**Task material**
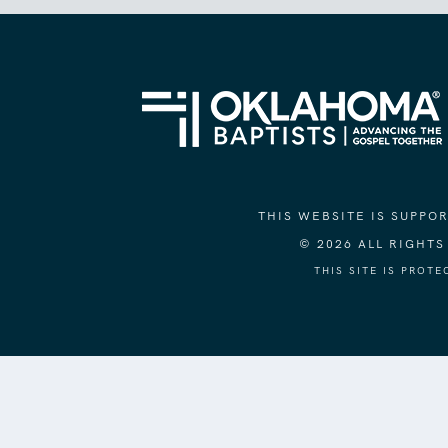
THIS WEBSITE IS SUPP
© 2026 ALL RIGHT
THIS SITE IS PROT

---

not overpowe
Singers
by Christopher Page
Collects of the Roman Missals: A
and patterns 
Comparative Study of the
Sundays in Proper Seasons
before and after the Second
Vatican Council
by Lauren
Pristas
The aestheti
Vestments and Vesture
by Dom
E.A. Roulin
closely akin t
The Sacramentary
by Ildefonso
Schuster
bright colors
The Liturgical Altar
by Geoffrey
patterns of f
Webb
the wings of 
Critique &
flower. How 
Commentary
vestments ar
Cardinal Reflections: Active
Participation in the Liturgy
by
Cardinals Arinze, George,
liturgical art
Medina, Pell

**Problem requirements**
Would you filter the entries above and keep each line that has the word "THIS"?

**Worked solution**
THIS WEBSITE IS SUPP
THIS SITE IS PROT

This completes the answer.